INFORMATION below:

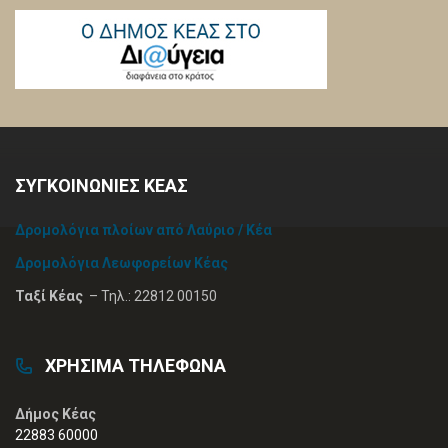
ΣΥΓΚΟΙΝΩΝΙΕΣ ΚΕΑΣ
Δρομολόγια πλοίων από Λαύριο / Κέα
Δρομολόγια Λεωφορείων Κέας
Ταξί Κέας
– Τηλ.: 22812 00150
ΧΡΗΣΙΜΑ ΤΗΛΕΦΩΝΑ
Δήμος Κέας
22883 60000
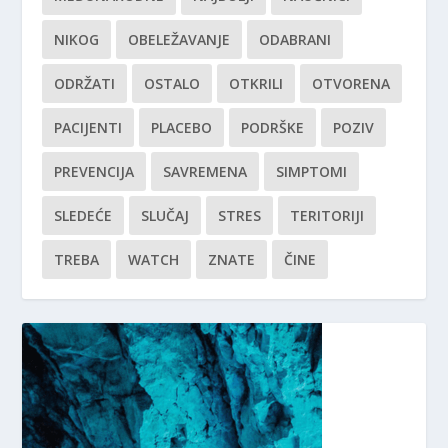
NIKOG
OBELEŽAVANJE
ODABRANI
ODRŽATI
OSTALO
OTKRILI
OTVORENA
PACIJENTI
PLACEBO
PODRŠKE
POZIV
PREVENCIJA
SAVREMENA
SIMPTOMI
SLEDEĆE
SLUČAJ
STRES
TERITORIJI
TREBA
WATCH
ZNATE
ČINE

End of INFORMATION.

## [TASK DETAILS]
Transcribe every record above exactly, leaving out the pictures.

## [ANSWER BELOW]
ΣΥΓΚΟΙΝΩΝΙΕΣ ΚΕΑΣ
Δρομολόγια πλοίων από Λαύριο / Κέα
Δρομολόγια Λεωφορείων Κέας
Ταξί Κέας
– Τηλ.: 22812 00150
ΧΡΗΣΙΜΑ ΤΗΛΕΦΩΝΑ
Δήμος Κέας
22883 60000
NIKOG
OBELEŽAVANJE
ODABRANI
ODRŽATI
OSTALO
OTKRILI
OTVORENA
PACIJENTI
PLACEBO
PODRŠKE
POZIV
PREVENCIJA
SAVREMENA
SIMPTOMI
SLEDEĆE
SLUČAJ
STRES
TERITORIJI
TREBA
WATCH
ZNATE
ČINE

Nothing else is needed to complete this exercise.